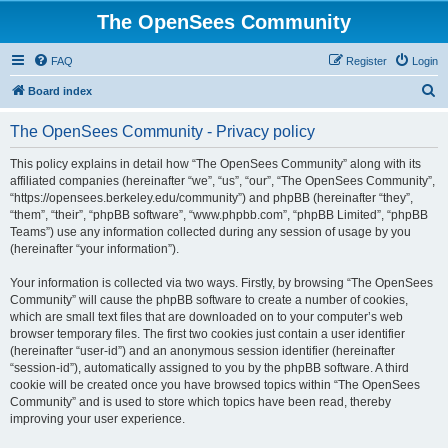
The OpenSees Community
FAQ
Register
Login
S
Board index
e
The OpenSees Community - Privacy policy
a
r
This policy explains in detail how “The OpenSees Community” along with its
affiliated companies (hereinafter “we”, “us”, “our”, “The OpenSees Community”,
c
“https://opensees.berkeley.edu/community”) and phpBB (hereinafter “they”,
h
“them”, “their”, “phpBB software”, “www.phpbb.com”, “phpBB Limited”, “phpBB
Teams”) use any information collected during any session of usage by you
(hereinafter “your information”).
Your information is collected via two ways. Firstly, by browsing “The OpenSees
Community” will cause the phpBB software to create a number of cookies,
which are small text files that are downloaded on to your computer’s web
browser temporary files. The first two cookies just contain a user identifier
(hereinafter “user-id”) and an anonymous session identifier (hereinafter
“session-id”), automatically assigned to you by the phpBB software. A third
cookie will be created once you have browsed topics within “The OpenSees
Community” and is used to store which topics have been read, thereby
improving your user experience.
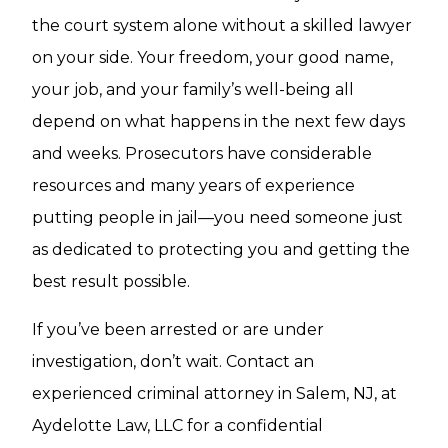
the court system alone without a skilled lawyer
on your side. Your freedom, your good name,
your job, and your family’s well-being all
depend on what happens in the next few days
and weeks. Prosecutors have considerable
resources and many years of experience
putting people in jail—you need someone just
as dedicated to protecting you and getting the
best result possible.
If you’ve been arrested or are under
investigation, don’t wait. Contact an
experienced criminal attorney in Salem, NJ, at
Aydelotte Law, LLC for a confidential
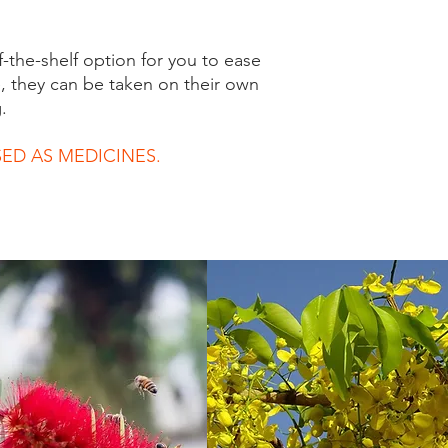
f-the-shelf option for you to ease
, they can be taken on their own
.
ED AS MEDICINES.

▶ **Your objective**: Produce the entries above once more, exactly as given, with each picture left out.

▶ **Task solution**:
The OpenSees Community
FAQ
Register
Login
S
Board index
e
The OpenSees Community - Privacy policy
a
r
This policy explains in detail how “The OpenSees Community” along with its
affiliated companies (hereinafter “we”, “us”, “our”, “The OpenSees Community”,
c
“https://opensees.berkeley.edu/community”) and phpBB (hereinafter “they”,
h
“them”, “their”, “phpBB software”, “www.phpbb.com”, “phpBB Limited”, “phpBB
Teams”) use any information collected during any session of usage by you
(hereinafter “your information”).
Your information is collected via two ways. Firstly, by browsing “The OpenSees
Community” will cause the phpBB software to create a number of cookies,
which are small text files that are downloaded on to your computer’s web
browser temporary files. The first two cookies just contain a user identifier
(hereinafter “user-id”) and an anonymous session identifier (hereinafter
“session-id”), automatically assigned to you by the phpBB software. A third
cookie will be created once you have browsed topics within “The OpenSees
Community” and is used to store which topics have been read, thereby
improving your user experience.
the court system alone without a skilled lawyer
on your side. Your freedom, your good name,
your job, and your family’s well-being all
depend on what happens in the next few days
and weeks. Prosecutors have considerable
resources and many years of experience
putting people in jail—you need someone just
as dedicated to protecting you and getting the
best result possible.
If you’ve been arrested or are under
investigation, don’t wait. Contact an
experienced criminal attorney in Salem, NJ, at
Aydelotte Law, LLC for a confidential
f-the-shelf option for you to ease
, they can be taken on their own
.
ED AS MEDICINES.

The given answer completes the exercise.